Nel febbraio 1941 Maria Olandese, il marito Carmine Cesare e i figli Aurelio e Renato sono consegnati separatamente alla commissione italiana per l’applicazione dell’armistizio italo-francese. Varcata la frontiera a Mentone, uno separato dall’altro, sono arrestati e tradotti a Napoli, dove sono interrogati e denunciati alla Commissione provinciale che li assegna al confino politico. Aurelio e Ada sono mandati per quattro anni a Melfi e l’avvocato Grossi è confinato a Ventotene per cinque anni. Renato, al contrario, che i francesi consegnano ai fascisti con un certificato medico che lo dichiara pazzo, e il regime lo chiude in manicomio, dove gli elettroshock lo ridussero a un vegetale.
Liberati dopo la caduta del fascismo, i cinque antifascisti, che avevano perso l’intero patrimonio, furono costretti a ricostruire la loro vita ricominciando dal nulla.

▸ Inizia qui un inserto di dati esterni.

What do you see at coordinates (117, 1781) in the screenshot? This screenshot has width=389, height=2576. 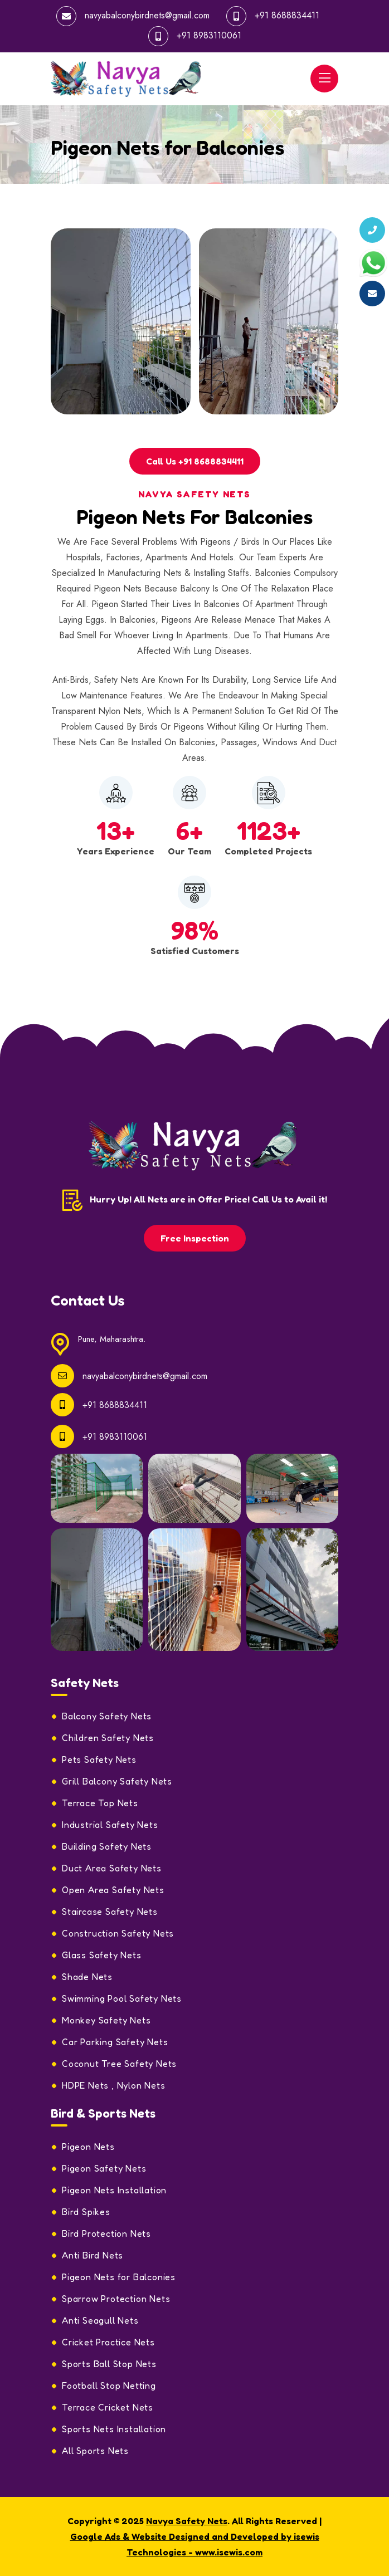 I see `Grill Balcony Safety Nets` at bounding box center [117, 1781].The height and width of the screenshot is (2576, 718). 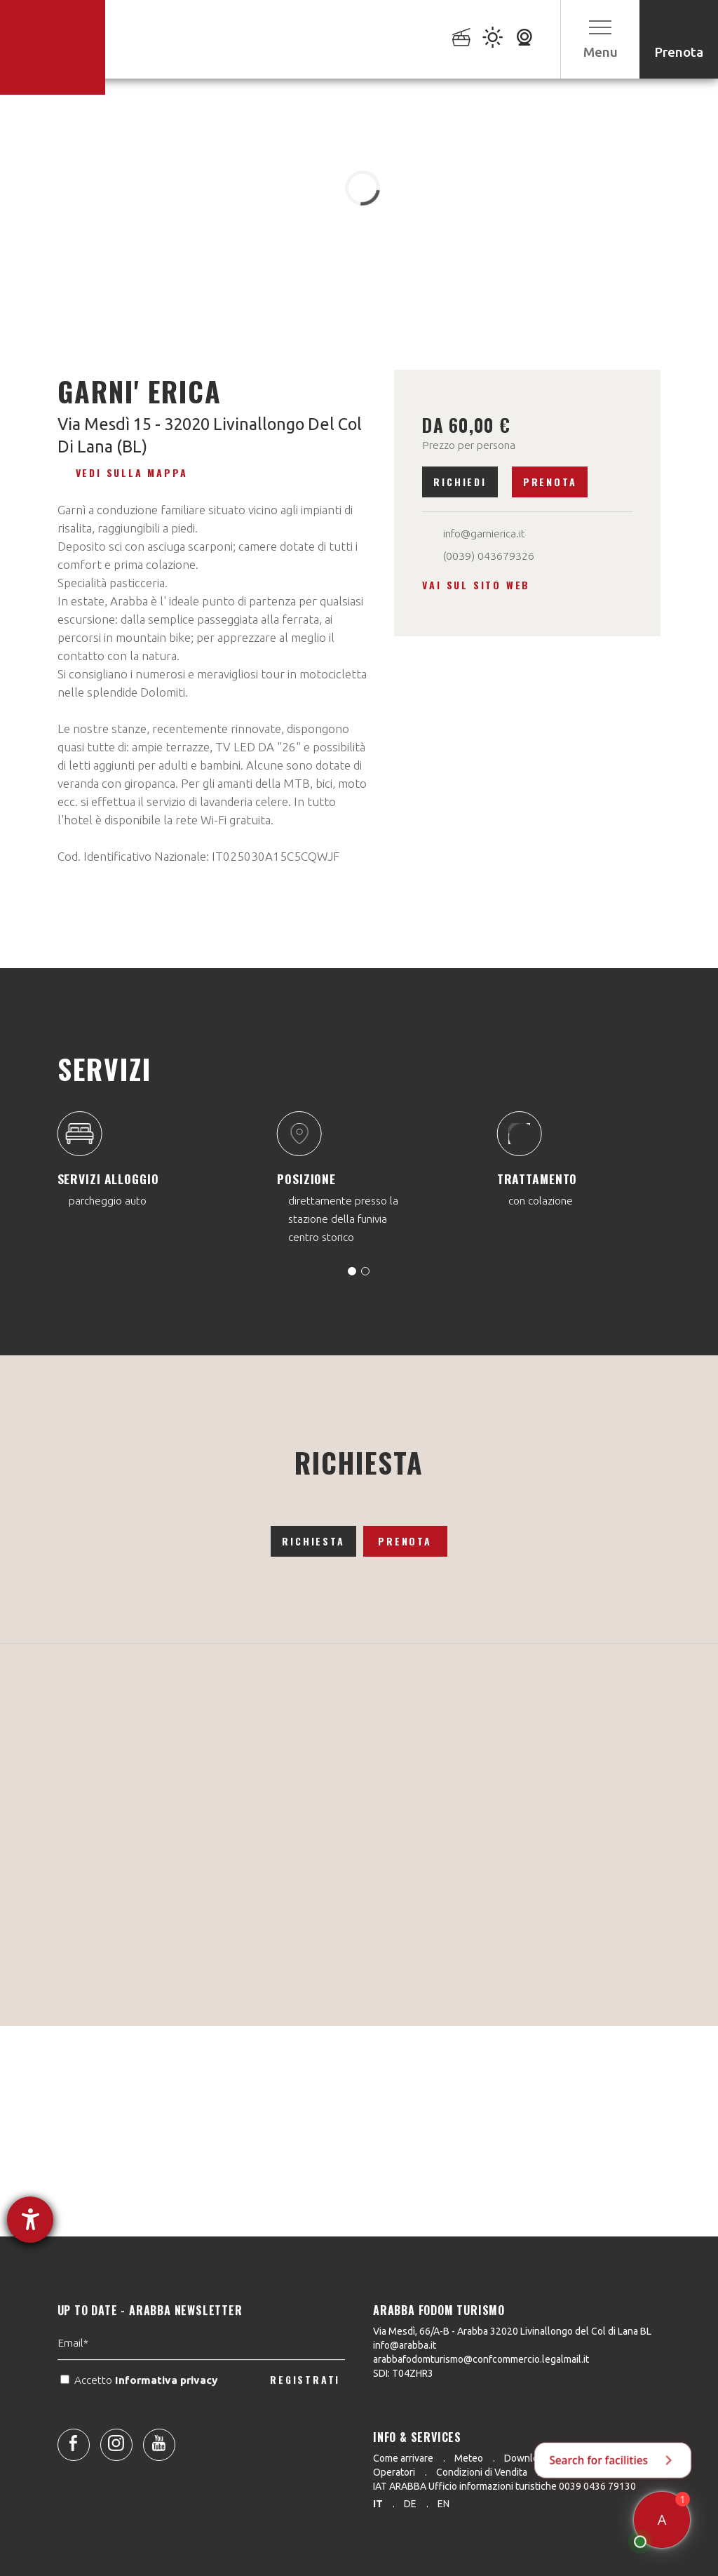 I want to click on IAT ARABBA Ufficio informazioni turistiche 0039 0436 79130, so click(x=504, y=2486).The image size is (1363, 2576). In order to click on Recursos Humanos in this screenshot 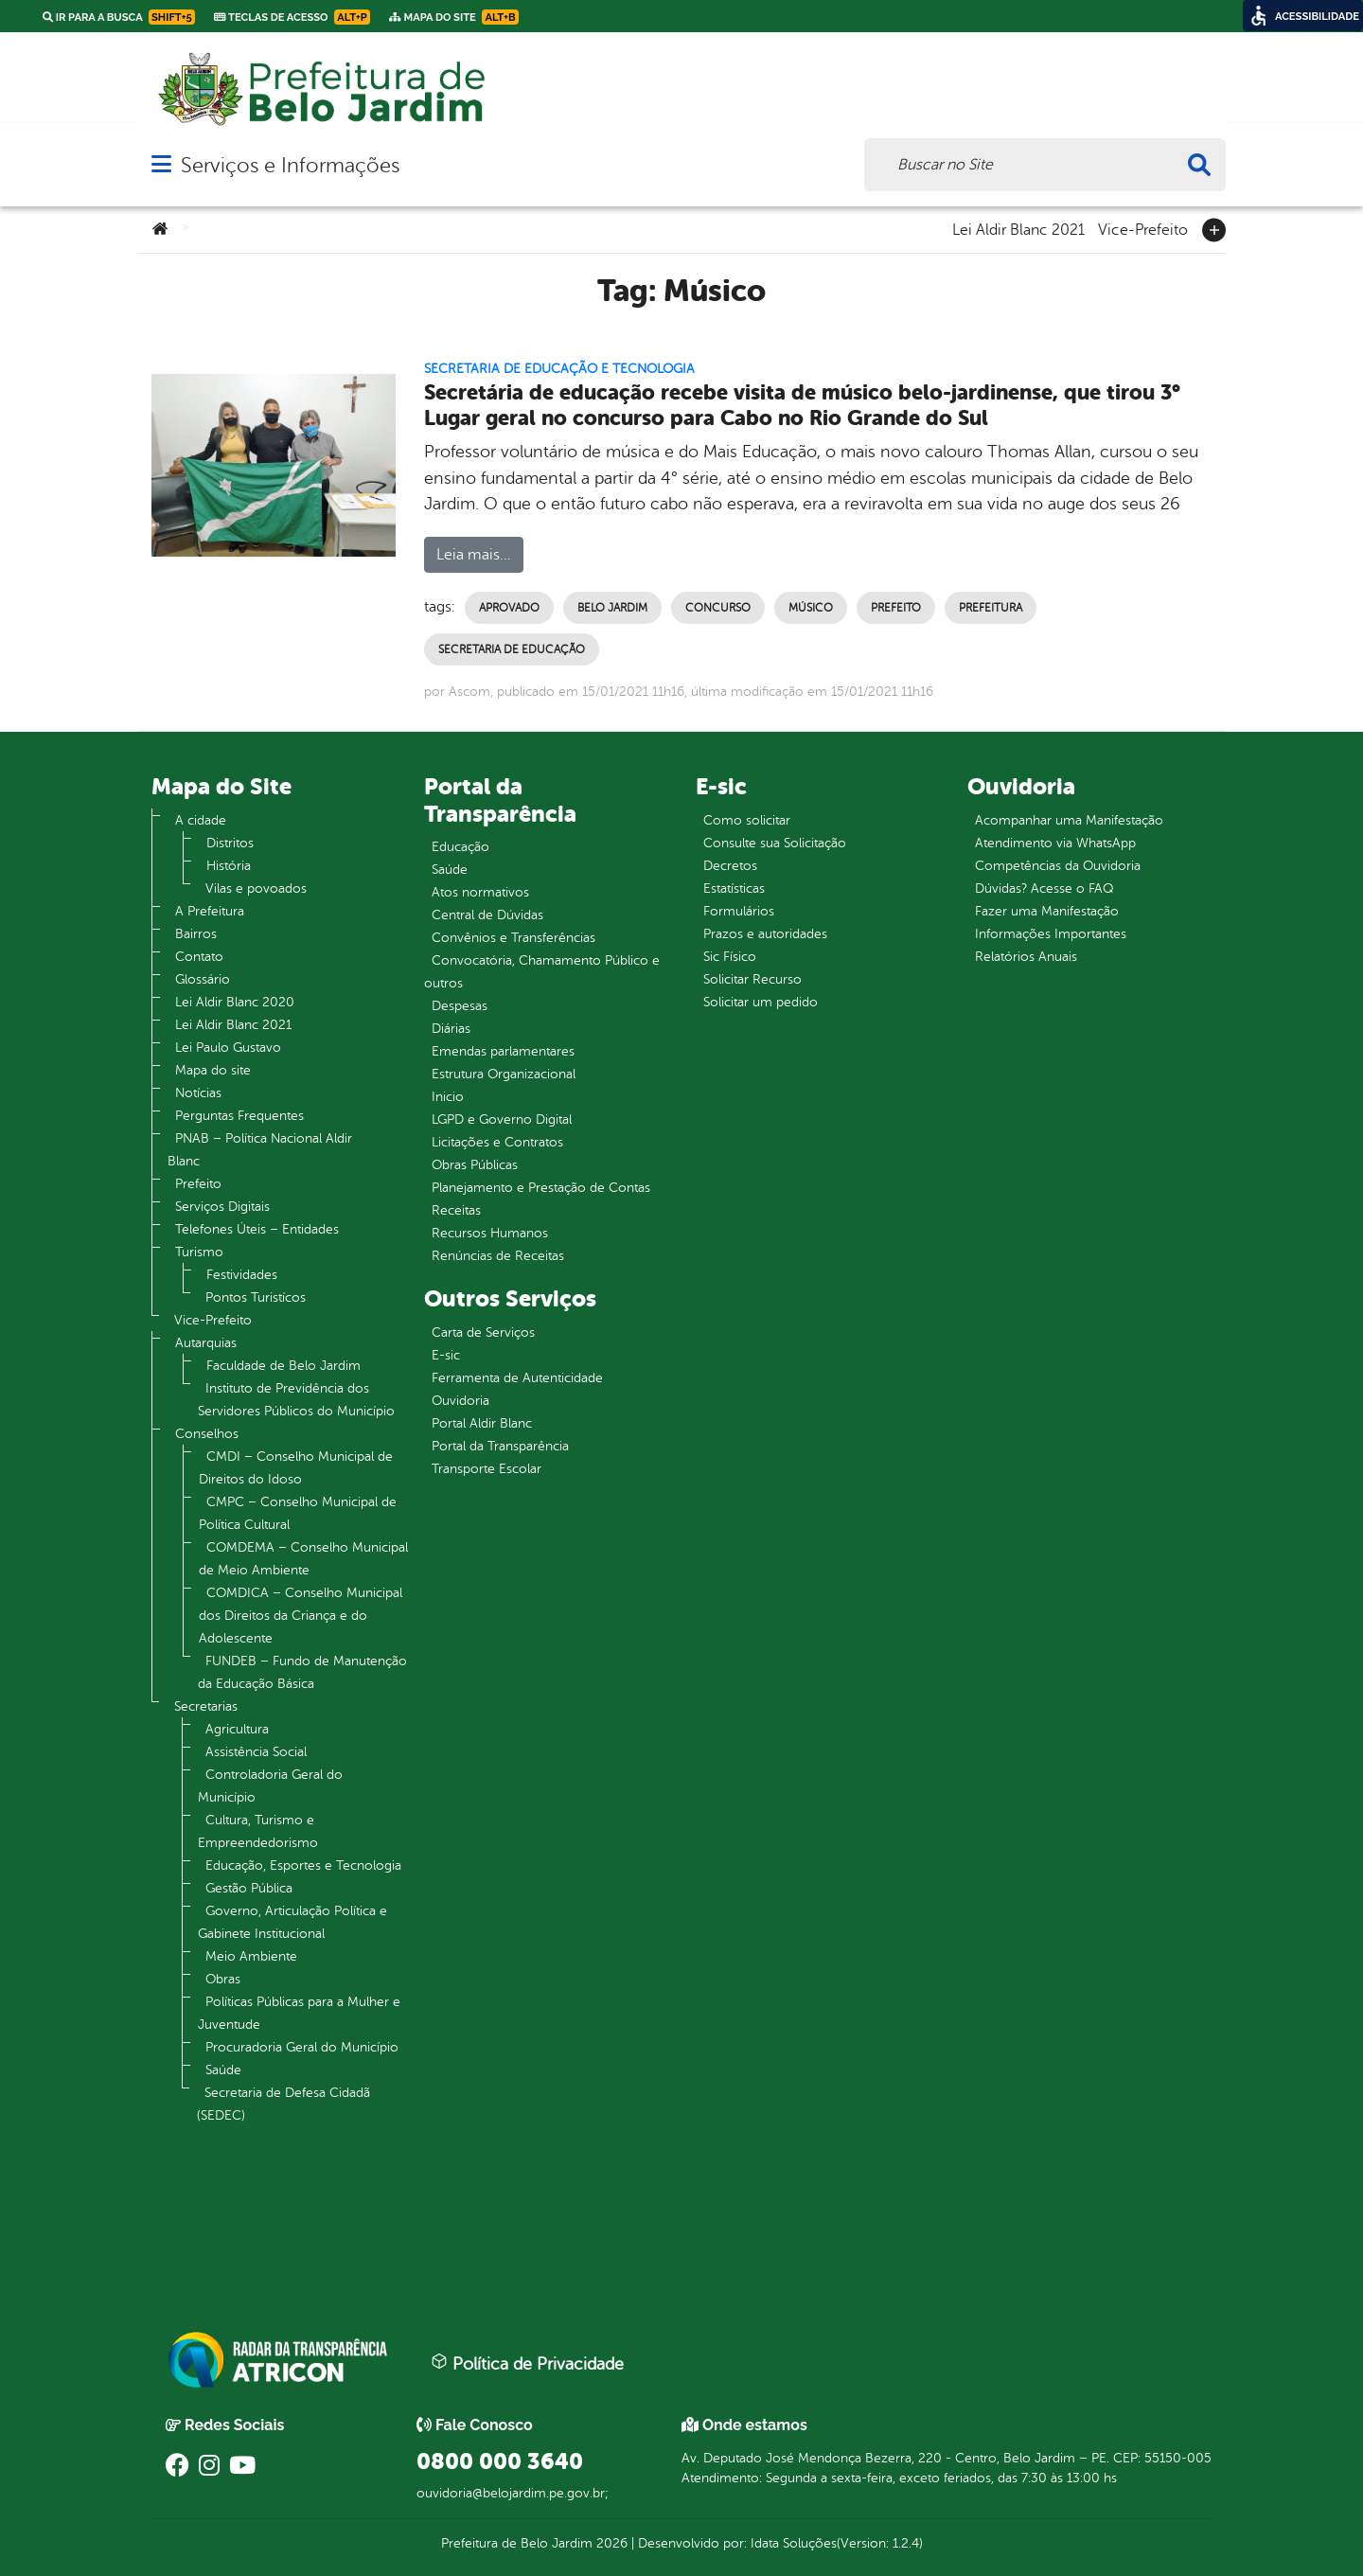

Maria Olandese, profondamente colpita dalla terribile sorte toccata al figlio, morì nel 1957. Il marito, Carmine Cesare Grossi, inspiegabilmente costretto a ricorrere al tribunale per essere reinserito nell’albo degli avvocati, si spense nel 17 febbraio 1975. Renato, il più sventurato del gruppo, sopravvisse ai genitori, ma non ritrovò mai più se stesso e morì il 13 agosto del 2001.
Le notizie sono tratte da: Giuseppe Aragno, Antifascismo popolare, Manifestolibri, Roma, 2009; Giuseppe Aragno, Antifascismo e potere, Bastogi, Foggia, 2013; Ilaria Poerio e Vania Sapere, Vento del Sud, Istituto Ugo Arcuri, Reggio Calabria, 2007.